Acourtia hintoniorum

Scientific classification
- Kingdom: Plantae
- Clade: Tracheophytes
- Clade: Angiosperms
- Clade: Eudicots
- Clade: Asterids
- Order: Asterales
- Family: Asteraceae
- Genus: Acourtia
- Species: A. hintoniorum
- Binomial name: Acourtia hintoniorum B.L.Turner (1994)

= Acourtia hintoniorum =

- Genus: Acourtia
- Species: hintoniorum
- Authority: B.L.Turner (1994)

Species of plant

Acourtia hintoniorum is a species of plant in the genus Acourtia found in Nuevo León, Mexico.

==Description==
The plants have many leaves, with leaves becoming smaller in size going up the stem, and which do not overlap very much. The leaves at the midstem are elliptic to ovate-elliptic, as well as serrated.

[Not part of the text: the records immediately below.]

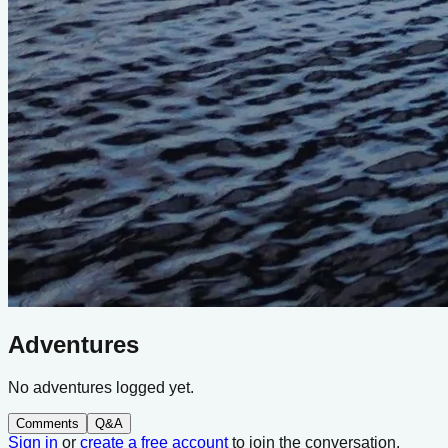
Adventures
No adventures logged yet.
Comments
Q&A
Sign in
or
create a free account
to join the conversation.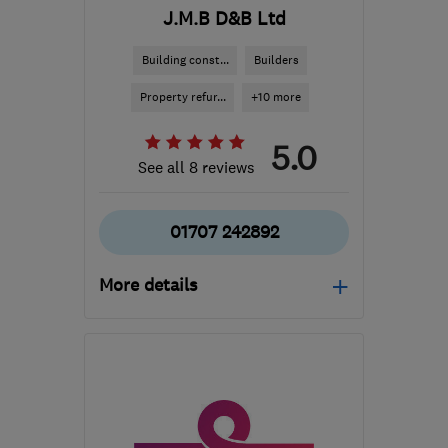
J.M.B D&B Ltd
Building const...
Builders
Property refur...
+10 more
5.0
See all 8 reviews
01707 242892
More details
Open NOW
Mon–Sun: 08:00–19:00
EN6 1QA
-
11
miles from
the centre of St. Albans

The flower heads are very large, and form cymes of 1-5 heads, giving way to many florets around purple corollas.

==Discovery==
This species was discovered at the side of a road. It was first collected by Dr. Guy L. Nesom in 1989, who misidentified it as Acourtia tomentosa, which is only known from southern Puebla, Mexico. Billie L. Turner was the first to notice this discrepancy and described it as a new species. Essentially the differentiation is that Acourtia hintoniorum is taller with less wide leaves than A. tomentosa.